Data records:

□ □ □

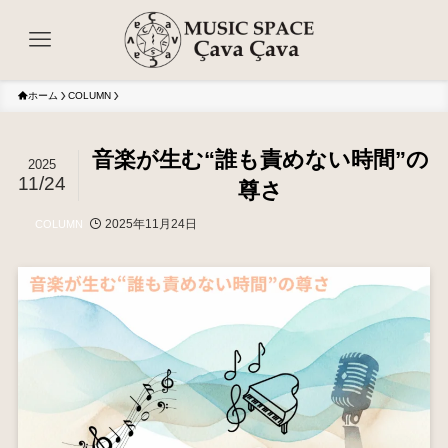
ホーム
COLUMN
音楽が生む“誰も責めない時間”の
2025
11/24
尊さ
2025年11月24日
COLUMN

□ □ □

Every entry should be returned exactly as written, minus the pictures.

TASK ANSWER:
ホーム
COLUMN
音楽が生む“誰も責めない時間”の
2025
11/24
尊さ
2025年11月24日
COLUMN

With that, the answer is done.